Глубокое, невыразимое страдание очень можно назвать крещением, возрождением, посвящением в новое состояние. Трогательные воспоминания, горькое сожаление, мучительная симпатия, исполненные борьбы воззвания к невидимой справедливости – все сильные волнения, наполнявшие собой дни и ночи прошлой недели и снова сжимавшиеся, как рьяная толпа, в часы этого единственного утра, заставляли Адама смотреть на все прежние годы как бы на слепое, сонное существование, и он только теперь пробудился к полному сознанию. Ему казалось, будто прежде он всегда думал, что людям вовсе не трудно страдать, будто все, что он сам вынес и называл горем прежде, было только минутным ударом, который никогда не оставлял никакой раны. Без всякого сомнения, великие мучения могут совершить дело многих лет разом, и мы можем выйти из этого крещения огнем с душой, исполненной нового благословения и нового сострадания.
– О, Боже! – простонал Адам, облокачиваясь на стол и тупо смотря прямо на часы, – и люди страдали таким же образом прежде… и бедные беспомощные молодые существа страдали, как она… А еще так недавно она казалась такою счастливой, такою красавицей… целовала их всех, своего дедушку и всех их, а они желали ей счастья… О, моя бедная, бедная Хетти, вспоминаешь ли ты об этом теперь?
Адам вздрогнул и оглянулся к двери. Злюшка стала визжать, и на лестнице послышался стук палки и шум хромой походки. Бартль Масси возвращался домой. Неужели все уже могло кончиться?
Бартль вошел тихо и, подойдя к Адаму, схватил его за руку и сказал:
– Я пришел, только чтоб посмотреть на вас, мой друг, потому что все вышли из суда на короткое время.
Сердце Адама билось так сильно, что он не был в состоянии говорить; он мог только ответить пожатию руки своего друга. Бартль, придвинув другой стул, сел против него, снял шляпу и очки.
– Никогда не случалось со мною ничего подобного, – заметил он, – никогда не выходил я из дома, не сняв очков. Я совершенно забыл снять их.
Старик произнес это пустое замечание, считая за лучшее не отвечать вовсе на волнение Адама: последний, таким образом, не прямо догадается, что в настоящее время нельзя было сообщить ничего положительного.

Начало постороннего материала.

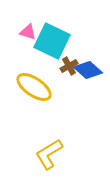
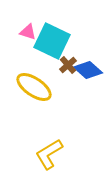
brown cross: moved 1 px left, 1 px up; rotated 12 degrees counterclockwise
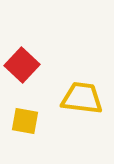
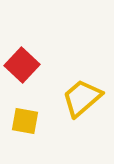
yellow trapezoid: rotated 48 degrees counterclockwise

– А теперь, – сказал он, снова вставая, – я должен посмотреть, чтоб вы съели кусочек хлеба и выпили вина, присланного сегодня утром мистером Ирвайном. Он рассердится на меня, если вы не попробуете. Ну-ка, – продолжал он, принося бутылку и хлеб и наливая в чашку вина, – мне и самому хочется перекусить немножко. Выпейте глоток со мною, друг мой, выпейте!
Адам тихонько оттолкнул от себя чашку и умоляющим тоном произнес:
– Расскажите мне, мистер Масси, расскажите мне все. Была она там? Началось?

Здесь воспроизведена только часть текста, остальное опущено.